New York Fashion Week is well underway. And while the designs that are gracing the runways in Bryant Park will trickle down to the rest of us throughout the year, most of us will never wear the actual clothes on display. Whether we can’t afford couture or whether we’re not quite what labels had in mind when they designated clothing lines ready-to-wear, Fashion Week is often more about fantasy than realistic aspirations. And the gap between dreams and reality can be particularly stark if you’re a person with dwarfism, a part of the market the already-myopic fashion industry ignores almost entirely.

But Kathy D. Woods has always loved clothes, even when it seemed like the apparel industry wasn’t even thinking of her, much less loving her back.

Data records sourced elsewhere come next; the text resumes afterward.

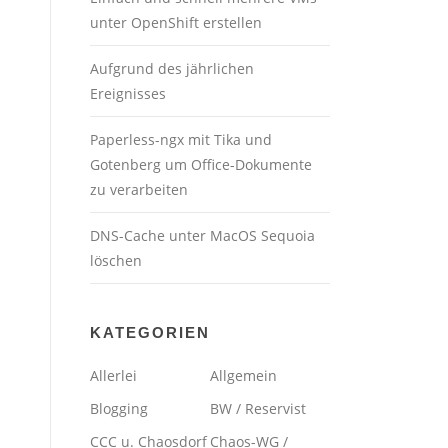
unter OpenShift erstellen
Aufgrund des jährlichen
Ereignisses
Paperless-ngx mit Tika und
Gotenberg um Office-Dokumente
zu verarbeiten
DNS-Cache unter MacOS Sequoia
löschen
KATEGORIEN
Allerlei
Allgemein
Blogging
BW / Reservist
CCC u. Chaosdorf
Chaos-WG /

“Anybody I went to school with will tell you. I was always into fashion, I always liked designer clothes. My favorite pair of jeans as a little girl growing up was Calvin Klein and Jordache,” she recalled on the phone to me. But that passion ran up against the limitations of the fashion industry, which offered girls like Woods neither basics like jeans, nor stylish, age-appropriate clothes that let her have variety in her wardrobe.

“We would go to different stores, and it would be a challenge. Just finding the proper clothes that fit. Little people, as you know, we have big bottoms. And because we have big bottoms, it was hard to find pants and jeans to get over our bottoms. You would have to go up an extra size, which was a size you really didn’t need. . . . Because they make clothes for average-size people, the taller the person is, the wider the leg is,” creating more problems, she told me.

Woods’s mother tried to fill the gap, altering Woods’s clothes, including difficult-to-cut-down denim. “She did the best she could,” Woods remembered. “And then we were able to afford a sewing machine, my grandmother took over, actually, because my mother worked a lot.”

Despite those difficulties, Woods didn’t give up hope for the kinds of clothes she’d dreamed of — especially as she racked up awards for popularity, serving as homecoming queen in junior high and later as Miss Sophomore.

“It was a light blue dress, and I had navy blue shoes,” Woods told me of her homecoming dress and the revelation that was clothing custom-made for her. “I found a lady that actually was a seamstress, and she really was able to make clothes for me. It took me a while to find somebody who could do it. . . . She was able to see my vision. She was able to see what would complement my body.”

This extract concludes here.